My personal reaction? Here’s what I initially think and feel:
- Of course, I am angry! But I’m not only angry at Donald Trump, and not only angry at white Americans who voted for him, and not only angry at the national media that treated the campaign as another great entertainment spectacle. I am even more angry at myself and the rest of us in the “liberal”/“radical”/”progressive” white world for blaming the right wing for creating the gulf which divides us, while refusing to recognize how our own self-righteous superiority and our own unrecognized and unrepentant participation in a world of institutionalized white power and privilege has contributed to the current paralysis, and – as always – left people of color and other vulnerable groups hanging in the balance. Our recovery from the shock of Trump’s victory, and our ability to develop effective strategies to counter its effect requires first of all a lot of soul-searching on our part about our role in making a Donald Trump victory possible.
- I am more aware than ever that positive social change also has inevitable negative and divisive effects that need to be strategically taken into account. From my perspective, we have made enormous positive changes during the past 50 years with regard racial, gender and LGBTQ justice. Not enough, of course, but in ever so many ways we have become a far more inclusive, accepting society. But we need to pause for a minute and ask why it is that the more positively unified we become in one dimension, the more danger there is of becoming dis-unified in other dimensions. Not everyone has come along with us on the path we call progressive. Even while old lines of division are being erased, new lines of division have emerged that are deeper and every bit as dangerous as the old ones. Acceptance of social change is always a gradual, generational process – the deeper the change the slower the process. And even though we can’t take the pressure off making these progressive changes deeper and more permanent, we also need to learn how to avoid society being stretched to the breaking point in the process.
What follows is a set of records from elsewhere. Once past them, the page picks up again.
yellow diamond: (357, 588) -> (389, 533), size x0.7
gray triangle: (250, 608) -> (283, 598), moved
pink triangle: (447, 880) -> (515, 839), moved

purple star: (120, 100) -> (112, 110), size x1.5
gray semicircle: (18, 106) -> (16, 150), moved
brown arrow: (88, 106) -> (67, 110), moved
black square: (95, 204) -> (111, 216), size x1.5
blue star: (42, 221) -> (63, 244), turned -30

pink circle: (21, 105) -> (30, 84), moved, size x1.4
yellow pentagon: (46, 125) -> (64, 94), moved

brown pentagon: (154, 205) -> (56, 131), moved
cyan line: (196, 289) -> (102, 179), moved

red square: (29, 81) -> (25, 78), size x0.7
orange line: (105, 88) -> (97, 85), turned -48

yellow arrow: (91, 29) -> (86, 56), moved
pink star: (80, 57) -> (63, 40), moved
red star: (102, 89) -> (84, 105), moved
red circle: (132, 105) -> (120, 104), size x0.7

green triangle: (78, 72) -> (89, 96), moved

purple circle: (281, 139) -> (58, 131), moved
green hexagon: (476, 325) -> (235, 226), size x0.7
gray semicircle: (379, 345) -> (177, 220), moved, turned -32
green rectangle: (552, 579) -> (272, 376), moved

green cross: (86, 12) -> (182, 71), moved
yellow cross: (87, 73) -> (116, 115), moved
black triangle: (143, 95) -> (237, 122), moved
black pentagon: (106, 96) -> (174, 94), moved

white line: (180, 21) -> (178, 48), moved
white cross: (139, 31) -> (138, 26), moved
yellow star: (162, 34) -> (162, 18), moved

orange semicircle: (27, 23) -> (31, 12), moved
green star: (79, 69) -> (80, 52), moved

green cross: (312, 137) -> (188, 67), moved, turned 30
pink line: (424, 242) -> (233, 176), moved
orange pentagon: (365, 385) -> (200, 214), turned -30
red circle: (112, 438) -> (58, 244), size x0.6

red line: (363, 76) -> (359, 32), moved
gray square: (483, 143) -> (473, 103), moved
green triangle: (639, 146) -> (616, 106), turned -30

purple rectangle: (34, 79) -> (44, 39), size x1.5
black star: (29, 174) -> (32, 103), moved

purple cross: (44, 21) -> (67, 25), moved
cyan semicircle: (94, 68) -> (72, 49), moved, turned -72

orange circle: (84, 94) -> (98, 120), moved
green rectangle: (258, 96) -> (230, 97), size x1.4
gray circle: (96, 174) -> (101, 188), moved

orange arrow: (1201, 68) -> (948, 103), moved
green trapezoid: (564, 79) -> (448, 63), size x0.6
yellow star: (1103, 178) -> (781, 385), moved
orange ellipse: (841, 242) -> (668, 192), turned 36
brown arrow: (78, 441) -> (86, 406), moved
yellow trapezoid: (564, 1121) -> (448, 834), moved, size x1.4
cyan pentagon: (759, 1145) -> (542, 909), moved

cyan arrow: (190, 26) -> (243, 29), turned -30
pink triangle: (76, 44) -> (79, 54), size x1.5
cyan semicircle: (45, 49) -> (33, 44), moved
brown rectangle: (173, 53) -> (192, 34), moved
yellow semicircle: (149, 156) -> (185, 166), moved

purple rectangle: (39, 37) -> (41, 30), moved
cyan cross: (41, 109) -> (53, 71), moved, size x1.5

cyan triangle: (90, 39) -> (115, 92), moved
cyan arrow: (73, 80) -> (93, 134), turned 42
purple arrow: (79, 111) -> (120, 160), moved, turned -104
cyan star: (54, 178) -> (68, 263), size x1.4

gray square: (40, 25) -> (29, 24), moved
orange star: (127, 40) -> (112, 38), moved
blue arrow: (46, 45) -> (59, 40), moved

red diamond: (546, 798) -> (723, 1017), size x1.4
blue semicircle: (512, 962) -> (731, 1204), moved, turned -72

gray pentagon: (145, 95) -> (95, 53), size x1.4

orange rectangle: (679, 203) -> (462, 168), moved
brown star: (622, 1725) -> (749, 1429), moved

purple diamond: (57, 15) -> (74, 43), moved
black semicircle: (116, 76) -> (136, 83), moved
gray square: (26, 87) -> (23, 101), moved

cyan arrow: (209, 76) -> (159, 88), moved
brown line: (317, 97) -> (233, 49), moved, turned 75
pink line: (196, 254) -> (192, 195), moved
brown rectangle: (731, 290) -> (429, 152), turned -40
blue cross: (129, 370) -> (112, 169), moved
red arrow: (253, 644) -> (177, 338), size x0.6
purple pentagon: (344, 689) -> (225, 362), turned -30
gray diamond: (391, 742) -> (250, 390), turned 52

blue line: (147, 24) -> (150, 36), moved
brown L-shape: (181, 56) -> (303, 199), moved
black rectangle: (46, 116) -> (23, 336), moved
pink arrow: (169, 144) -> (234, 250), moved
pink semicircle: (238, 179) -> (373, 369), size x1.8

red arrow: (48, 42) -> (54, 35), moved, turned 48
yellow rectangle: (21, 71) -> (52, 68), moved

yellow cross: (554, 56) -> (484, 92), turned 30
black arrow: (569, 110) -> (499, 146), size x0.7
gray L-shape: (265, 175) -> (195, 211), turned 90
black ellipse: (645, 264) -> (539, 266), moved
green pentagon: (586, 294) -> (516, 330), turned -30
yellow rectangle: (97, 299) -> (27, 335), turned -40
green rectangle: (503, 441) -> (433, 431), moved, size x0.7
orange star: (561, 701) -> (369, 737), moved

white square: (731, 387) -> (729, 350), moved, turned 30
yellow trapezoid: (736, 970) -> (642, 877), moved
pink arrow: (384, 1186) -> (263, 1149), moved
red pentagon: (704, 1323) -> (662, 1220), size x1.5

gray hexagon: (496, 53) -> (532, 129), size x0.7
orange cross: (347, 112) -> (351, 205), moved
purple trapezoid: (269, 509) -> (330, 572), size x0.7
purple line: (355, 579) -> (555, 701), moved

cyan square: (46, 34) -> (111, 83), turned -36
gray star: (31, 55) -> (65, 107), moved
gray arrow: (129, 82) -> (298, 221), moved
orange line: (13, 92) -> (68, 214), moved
- We who are white need to understand, love and help free our own people. I cannot divorce myself from my people. Racially, my people are white people. The majority of us voted for Trump, voted for racial division, voted for walls instead of bridges, and want to hold onto a nation that is controlled by us. We are collectively a people imprisoned and paralyzed in fear, suffering from a sickness called racism that makes us think and act in destructively superior ways. Tragically, those of us who believe otherwise – the minority of white people - respond with another version of prideful superiority. We pretend we are better than other white people and we turn away from them in shame instead of turning toward them in compassion and love to ask, “what is this evil power that is depriving all of us of our humanity?” By turning away and separating ourselves, we deepen the divide. How do we turn back, accept and love our people, take responsibility for the work of freeing our own people?
One of my great heroes, Will Campbell, a white southern Baptist minister, joined the struggle against racism in the 1960’s. His first response was to become part of the movement to free people of color from the bonds of racial segregation. But then he came to the realization that the root of the problem was that his own people, white people, were also in bondage to their own racism and needed to be freed. He went home to learn to love and free his own people. He started a ministry to the Ku Klux Klan.
Racially I am white and I am part of a people who are white. I am devastated that a wonderfully changing, more inclusive world is a threat to my people because we are in bondage inside our prison of racism. And now the majority of us have voted Donald Trump into the position as our prison leader. What do we who are white anti-racist people need to do to help lead our people out of prison? As we develop plans to resist the renewed racism that is threatening all of us as a result of this election, we need to also ask what it means to go home to love and free our own people, to ask how we can help increase our numbers to the tipping point where the majority will see that an inclusive world offers freedom and new life to all of us.